Economie Théorie Histoire

Réformes structurelles, celles des libéraux ou les nôtres ?

Nous publions ici la suite d’un dossier de la revue Démocratie&Socialisme d’octobre.

6. L'Etat social en crise, le pacte productiviste en question

L'Etat social est le produit d'un compromis entre différentes fractions capitalistes et des fractions des classes dominées. C'est à l'administration d'Etat que revient par le biais de ses différents appareils d'en organiser et d'en réguler les équilibres.

Cet agencement assure la pérennité de la domination économique des possédants tout en intégrant aux politiques publiques mises en œuvre des revendications issues des luttes ouvrières. A ce titre, l'Etat social est une manière pour la classe capitaliste et les élites du pouvoir de maintenir leur prééminence (1) .

Dans un contexte de gains de productivité élevés et d'une économie relativement fermée, l'accroissement du salaire réel, l'extension des prestations sociales ont élargi les marchés et diversifié les débouchés pour les industriels. Cette combinaison vertueuse repose sur un pacte productiviste qui associe exploitation intensive de la force de travail et accès aux biens de consommations de masse.

C'est l'âge d'or des politiques conjoncturelles. Avec un sentier de développement soutenu par la dynamique de rattrapage technologique, les gouvernements se contentaient d'agir sur la croissance effective pour jouer sur les écarts de production. Mesures d'austérité lorsque la surchauffe menace, mesures de relance lorsque la demande est insuffisante.

Ce pacte productiviste s'est heurté à la fin des années soixante au renchérissement du capital, à la saturation des marchés, au ralentissement des gains de productivité et à la contestation ouvrière (2). Confrontée à une baisse des profits, les industriels ont répondu d'abord par la hausse du prix des biens et services et la réorganisation du travail avant d'agir dans un second temps sur les salaires(3) afin de conquérir de nouveaux marchés et de rétablir durablement leur marge.

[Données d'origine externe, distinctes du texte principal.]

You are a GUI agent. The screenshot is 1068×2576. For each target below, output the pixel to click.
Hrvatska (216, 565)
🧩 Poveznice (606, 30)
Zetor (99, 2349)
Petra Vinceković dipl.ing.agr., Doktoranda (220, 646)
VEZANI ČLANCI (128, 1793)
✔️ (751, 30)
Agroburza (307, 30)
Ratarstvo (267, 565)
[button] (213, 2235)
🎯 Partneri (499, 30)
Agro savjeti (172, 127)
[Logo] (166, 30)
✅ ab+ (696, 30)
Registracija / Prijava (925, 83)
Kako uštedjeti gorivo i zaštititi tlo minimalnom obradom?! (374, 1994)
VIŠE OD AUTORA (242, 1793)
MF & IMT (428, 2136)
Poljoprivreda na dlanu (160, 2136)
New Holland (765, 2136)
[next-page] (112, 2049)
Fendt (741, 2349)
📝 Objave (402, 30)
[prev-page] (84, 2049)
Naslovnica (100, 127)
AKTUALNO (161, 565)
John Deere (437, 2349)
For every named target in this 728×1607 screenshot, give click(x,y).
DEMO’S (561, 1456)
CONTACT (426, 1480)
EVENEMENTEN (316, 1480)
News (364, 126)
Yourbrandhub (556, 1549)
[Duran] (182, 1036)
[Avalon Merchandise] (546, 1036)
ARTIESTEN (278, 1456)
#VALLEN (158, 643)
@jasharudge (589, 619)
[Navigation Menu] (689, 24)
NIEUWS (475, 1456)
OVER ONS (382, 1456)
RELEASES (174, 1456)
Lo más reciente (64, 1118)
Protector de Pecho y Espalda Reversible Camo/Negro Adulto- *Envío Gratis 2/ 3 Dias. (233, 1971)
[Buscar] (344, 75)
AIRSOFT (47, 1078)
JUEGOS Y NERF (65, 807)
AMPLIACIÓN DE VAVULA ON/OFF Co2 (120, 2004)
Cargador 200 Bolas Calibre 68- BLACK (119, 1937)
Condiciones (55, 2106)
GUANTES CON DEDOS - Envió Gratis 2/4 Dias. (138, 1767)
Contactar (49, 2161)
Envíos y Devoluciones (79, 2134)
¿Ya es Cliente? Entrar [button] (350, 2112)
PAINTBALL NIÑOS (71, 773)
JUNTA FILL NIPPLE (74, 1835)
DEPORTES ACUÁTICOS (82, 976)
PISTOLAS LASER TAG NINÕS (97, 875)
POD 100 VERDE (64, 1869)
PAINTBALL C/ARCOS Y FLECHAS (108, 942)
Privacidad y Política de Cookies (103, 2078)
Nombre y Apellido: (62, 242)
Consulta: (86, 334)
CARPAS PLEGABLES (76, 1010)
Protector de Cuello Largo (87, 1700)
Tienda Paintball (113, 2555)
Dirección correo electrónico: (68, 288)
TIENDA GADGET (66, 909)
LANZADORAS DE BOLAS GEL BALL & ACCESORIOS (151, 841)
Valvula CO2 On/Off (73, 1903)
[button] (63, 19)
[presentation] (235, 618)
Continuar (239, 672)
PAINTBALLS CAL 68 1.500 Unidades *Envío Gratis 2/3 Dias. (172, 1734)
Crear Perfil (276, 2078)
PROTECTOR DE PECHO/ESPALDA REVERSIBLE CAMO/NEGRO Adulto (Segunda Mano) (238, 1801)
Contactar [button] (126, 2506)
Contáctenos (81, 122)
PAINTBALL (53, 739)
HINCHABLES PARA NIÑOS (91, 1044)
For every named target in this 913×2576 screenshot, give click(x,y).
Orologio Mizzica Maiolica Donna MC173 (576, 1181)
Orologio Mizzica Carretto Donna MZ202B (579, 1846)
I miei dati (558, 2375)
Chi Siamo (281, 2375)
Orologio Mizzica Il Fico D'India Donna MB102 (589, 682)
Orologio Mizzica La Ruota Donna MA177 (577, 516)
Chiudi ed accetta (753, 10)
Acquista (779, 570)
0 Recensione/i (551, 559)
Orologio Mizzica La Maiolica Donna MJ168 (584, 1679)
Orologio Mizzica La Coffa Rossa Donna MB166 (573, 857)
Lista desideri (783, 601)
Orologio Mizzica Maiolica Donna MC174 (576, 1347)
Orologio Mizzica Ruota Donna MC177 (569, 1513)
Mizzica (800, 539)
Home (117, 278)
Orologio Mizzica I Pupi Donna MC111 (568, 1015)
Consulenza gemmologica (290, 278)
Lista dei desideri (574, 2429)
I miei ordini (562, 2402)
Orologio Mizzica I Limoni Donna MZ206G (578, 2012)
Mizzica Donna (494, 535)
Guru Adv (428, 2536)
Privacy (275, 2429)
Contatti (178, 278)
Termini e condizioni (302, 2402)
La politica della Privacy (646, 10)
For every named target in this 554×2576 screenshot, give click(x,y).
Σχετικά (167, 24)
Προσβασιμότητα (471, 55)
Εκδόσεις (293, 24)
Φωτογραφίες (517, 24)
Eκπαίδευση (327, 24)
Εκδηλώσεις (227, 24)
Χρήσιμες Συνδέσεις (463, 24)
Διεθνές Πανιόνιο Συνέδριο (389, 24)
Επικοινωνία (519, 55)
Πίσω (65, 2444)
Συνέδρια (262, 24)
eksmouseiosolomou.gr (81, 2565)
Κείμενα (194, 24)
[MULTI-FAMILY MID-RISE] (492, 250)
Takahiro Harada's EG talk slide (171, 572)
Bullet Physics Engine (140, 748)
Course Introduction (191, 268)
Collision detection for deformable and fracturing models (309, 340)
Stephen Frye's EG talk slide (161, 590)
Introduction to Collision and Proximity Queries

Le compromis à l'origine de l'Etat social est alors entré en crise. Le consentement de la classe capitaliste à la redistribution s'est amoindrie avec l'ascension en son sein firmes multinationales et des financiers, avec le rejet des politiques conjoncturelles par les élites du pouvoir et l'érosion de la représentation ouvrière.

7. L'échec du compromis post-fordiste

Les politiques de désinflation compétitives portées par la fraction modernisatrice de l'administration, soutenues par les dirigeants d'entreprises exportatrices et les milieux de la finance, ont entraîné une transformation du référentiel des politiques publiques et conduit à la recherche de nouveaux équilibres sociaux.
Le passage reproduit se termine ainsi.